(Beginning of Excerpted data)

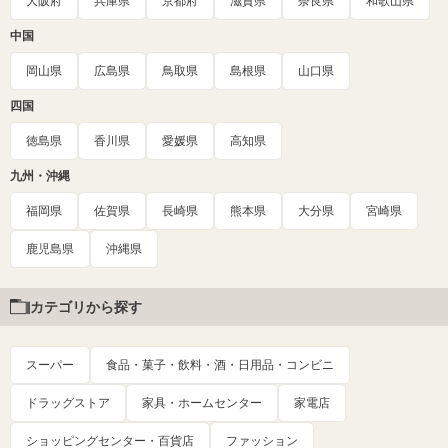
大阪府
兵庫県
京都府
滋賀県
奈良県
和歌山県
中国
岡山県
広島県
鳥取県
島根県
山口県
四国
徳島県
香川県
愛媛県
高知県
九州・沖縄
福岡県
佐賀県
長崎県
熊本県
大分県
宮崎県
鹿児島県
沖縄県
カテゴリから探す
スーパー
食品・菓子・飲料・酒・日用品・コンビニ
ドラッグストア
家具・ホームセンター
家電店
ショッピングセンター・百貨店
ファッション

(End of Excerpted data)

- **Description of the task**
Set down, word for word, the full listing above, and carry over no pictures.

- **Final answer**
大阪府
兵庫県
京都府
滋賀県
奈良県
和歌山県
中国
岡山県
広島県
鳥取県
島根県
山口県
四国
徳島県
香川県
愛媛県
高知県
九州・沖縄
福岡県
佐賀県
長崎県
熊本県
大分県
宮崎県
鹿児島県
沖縄県
カテゴリから探す
スーパー
食品・菓子・飲料・酒・日用品・コンビニ
ドラッグストア
家具・ホームセンター
家電店
ショッピングセンター・百貨店
ファッション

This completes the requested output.